Day quitó el corcho de un tarro de cristal, hundió el extremo de la punta de un cuchillo en la reducción almibarada que se encontraba en el fondo y luego tendió el arma, con la brillante empuñadura por delante, a Morveer. Éste hizo una pausa y miró fijamente los ojos azules de Murcatto.

La precaución primero, y siempre. Aquella mujer, a la que llamaban la Serpiente de Talins, era peligrosa en extremo. Aunque Morveer no hubiera conocido su reputación ni hubiese mantenido con ella aquella conversación ni, mucho menos, se hubiera comprometido a trabajar para ella, lo habría descubierto sólo con mirarla. Consideró muy seriamente la posibilidad de asestarle una cuchillada mortal, de arrojar su amigo norteño al río y de olvidar todo el asunto.

Pero, ¿matar al gran duque Orso, el hombre más poderoso de Styria? ¿Dar forma al curso de la historia con un toque diestro de su arte? ¿Alcanzar la celebridad a lo largo de las eras más por su hazaña que por su nombre? ¿Qué mejor manera de acabar una carrera que consiguiendo lo imposible?

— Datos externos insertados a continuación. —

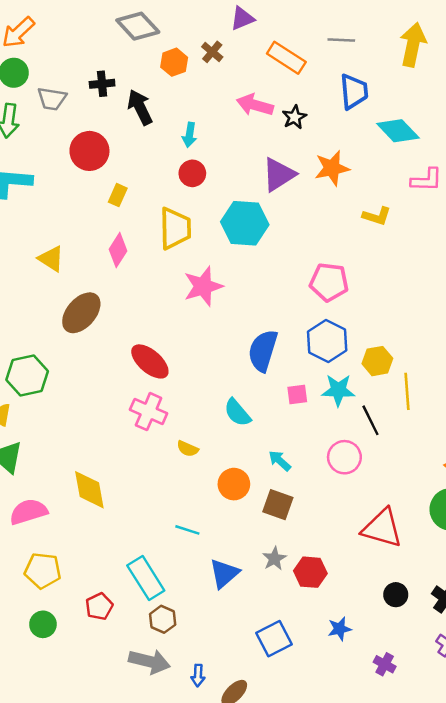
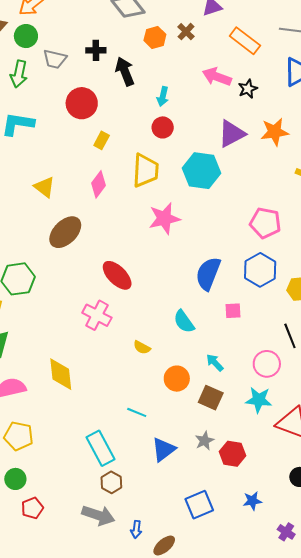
cyan star: (338, 390) -> (259, 400), moved
pink cross: (149, 412) -> (97, 315), moved
red pentagon: (99, 606) -> (32, 508), moved

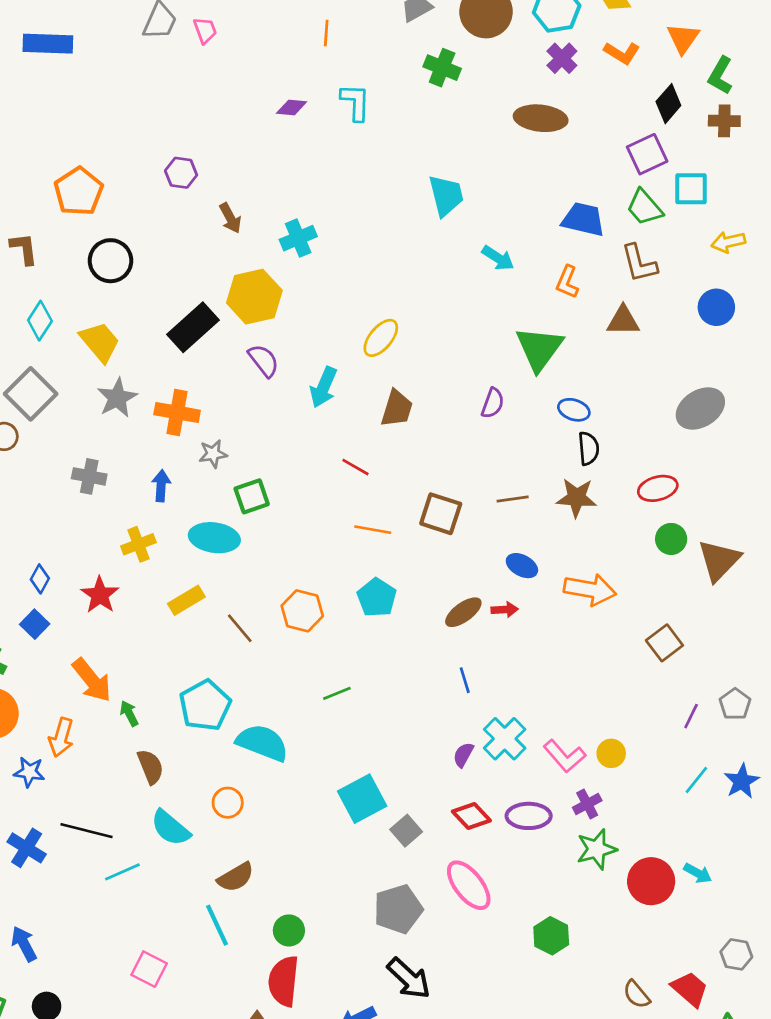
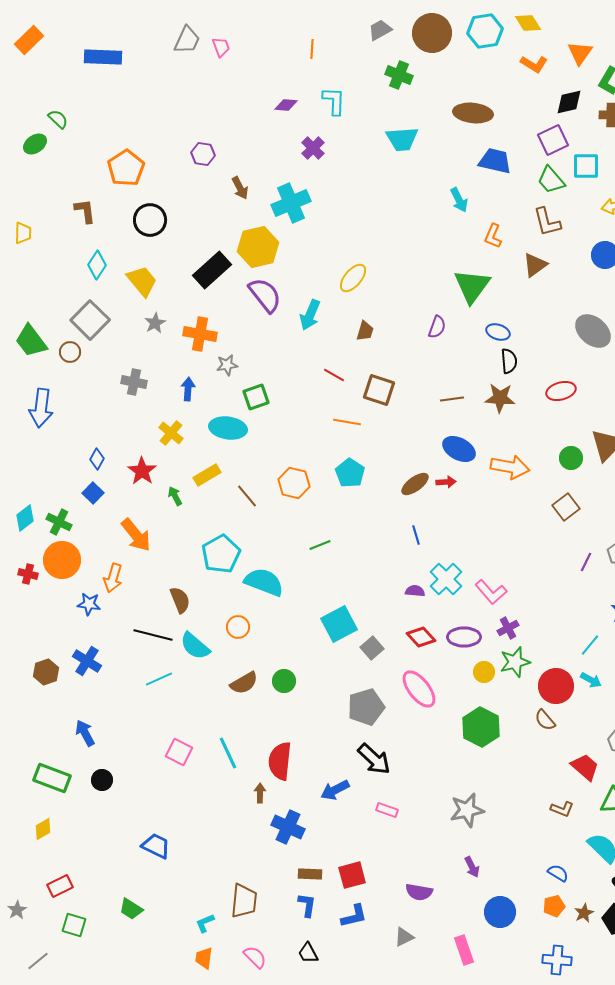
purple cross: (562, 58) -> (313, 148), moved
black diamond: (668, 104) -> (569, 102), turned 36
cyan trapezoid: (446, 195) -> (402, 139), moved, turned 100
blue trapezoid: (583, 219) -> (495, 161), moved
cyan cross: (298, 238) -> (291, 203), size x1.4
cyan arrow: (498, 258) -> (459, 200), moved, turned 30
brown triangle: (623, 321) -> (535, 265), turned -36
purple semicircle: (264, 361) -> (265, 295), size x1.4
gray star: (117, 398) -> (155, 323), size x0.7
brown trapezoid: (397, 408) -> (365, 331), size x0.7
gray ellipse: (700, 408) -> (593, 331), turned 72
brown square: (441, 514) -> (379, 390), moved
green circle: (671, 539) -> (571, 458), moved
yellow cross: (138, 544) -> (171, 433), turned -30
blue ellipse: (522, 566) -> (459, 449), size x1.4
green arrow: (129, 713) -> (175, 496), moved
yellow circle: (611, 753) -> (484, 672), moved
purple semicircle: (463, 755) -> (415, 591), turned 66
cyan line: (696, 780) -> (590, 645), moved
black line: (87, 831) -> (153, 635), moved
cyan line: (217, 925) -> (228, 753), moved
green circle: (289, 930) -> (284, 681), moved
green hexagon: (551, 936) -> (481, 727), size x1.4
brown semicircle: (636, 994) -> (545, 720), moved

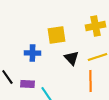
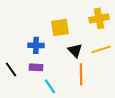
orange line: (90, 81) -> (81, 74), moved
purple rectangle: (27, 84) -> (36, 67), moved

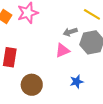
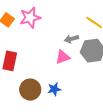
blue star: (77, 82) -> (54, 89), moved

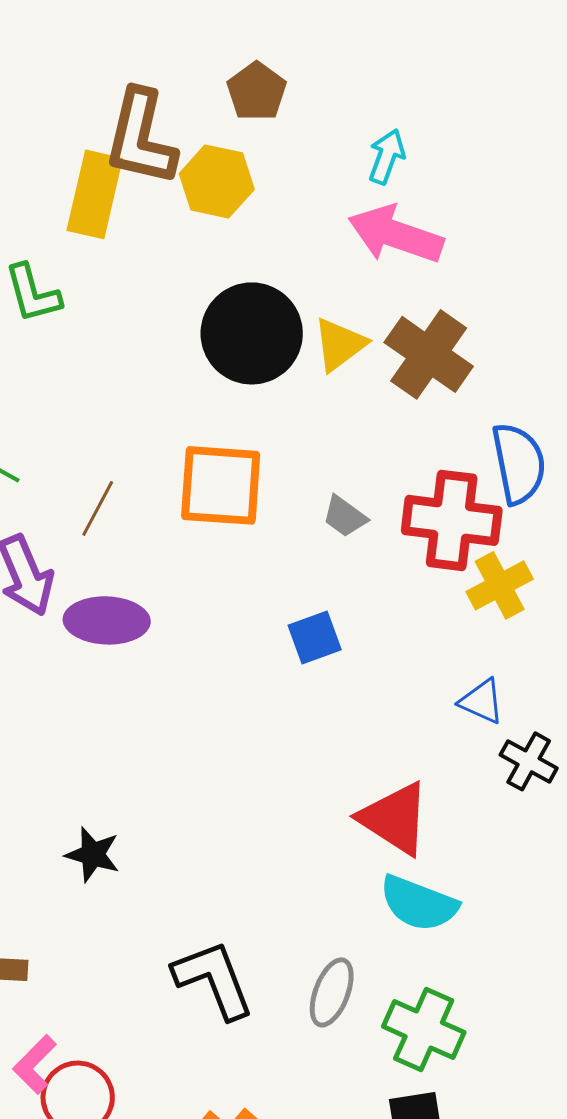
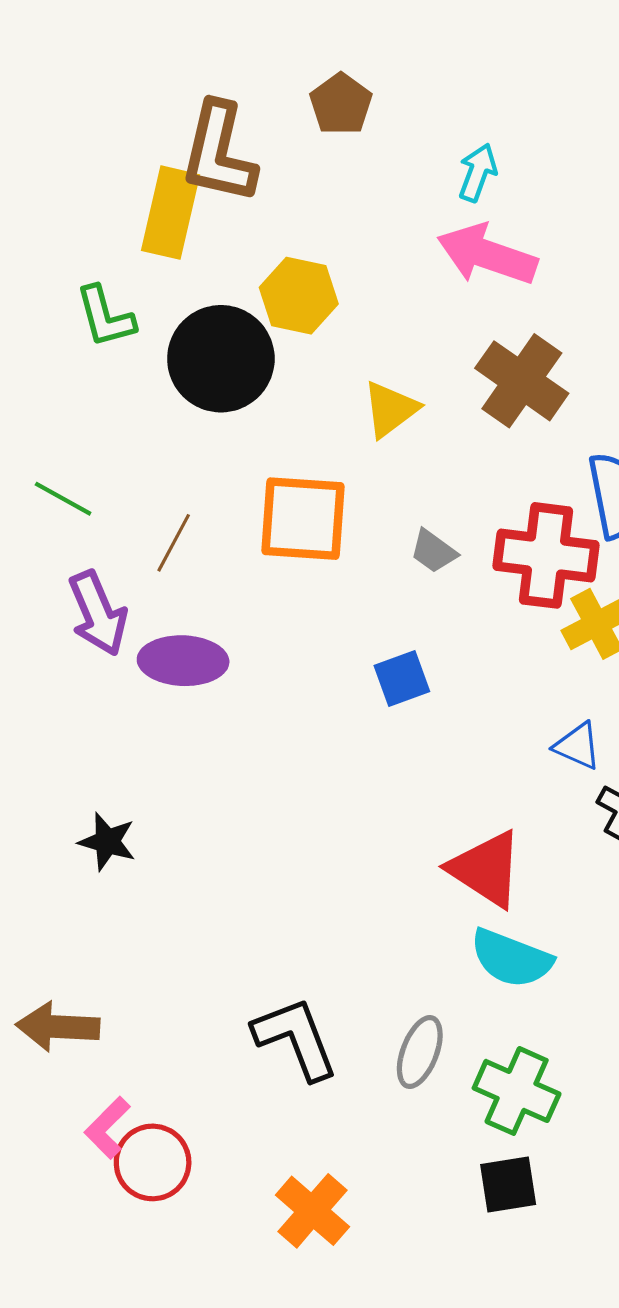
yellow hexagon: (217, 181) -> (299, 296), moved
black circle: (252, 333) -> (221, 359), moved
yellow triangle: (340, 344) -> (390, 409), moved
black star: (93, 854) -> (107, 842), moved

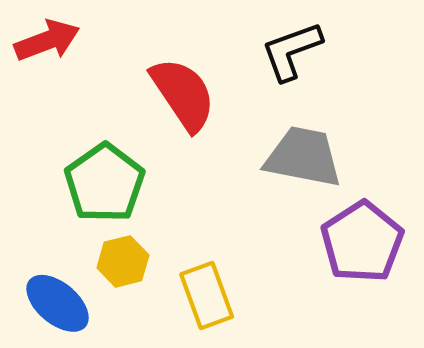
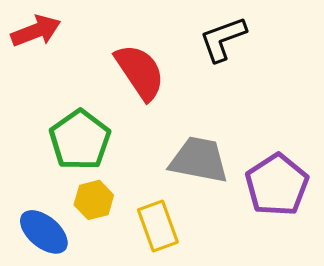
gray trapezoid: (303, 157) -> (199, 160), moved

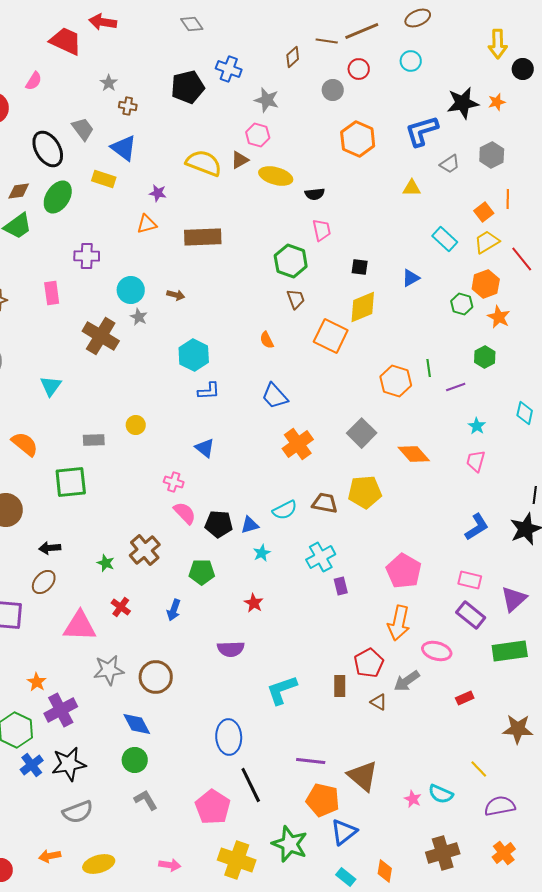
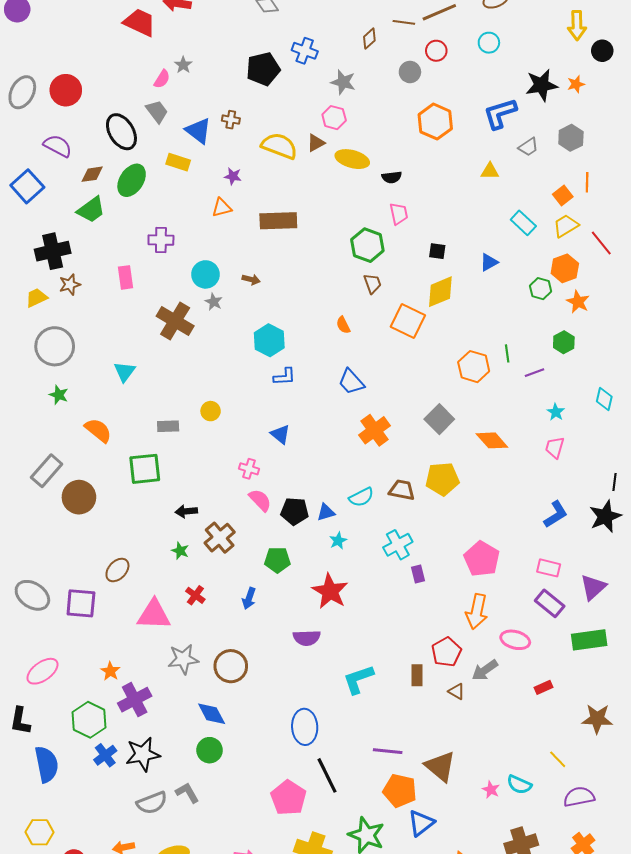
pink semicircle: (34, 81) -> (162, 79), moved
brown cross: (128, 106) -> (231, 120), moved
black arrow: (50, 548) -> (186, 511), moved
red star: (254, 603) -> (330, 591), size x1.8
gray L-shape: (146, 800) -> (187, 793), moved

Sólo con pensarlo, su sonrisa se hizo mayor.

Suspiró hondamente y dijo:

—Espero no lamentarlo —e hirió el dorso de la mano de Murcatto con la punta del cuchillo, observando que una perla de sangre negra se formaba lentamente encima de su piel.

A los pocos momentos comenzó a hacerle efecto. Murcatto frunció los labios mientras volvía lentamente la cabeza a uno y otro lado y movía los músculos del rostro.

—Estoy sorprendida —dijo.

—¿De veras? ¿Cómo así?

—Esperaba encontrarme con un maestro envenenador —se frotó la pequeña herida del dorso de la mano—. ¿Quién habría pensado que me encontraría con un pequeño capullo?

Morveer sintió que su sonrisa se desvanecía. Pero sólo le llevó un momento recobrar la compostura, desde que había acallado la risita de Day al mirarla enfadado.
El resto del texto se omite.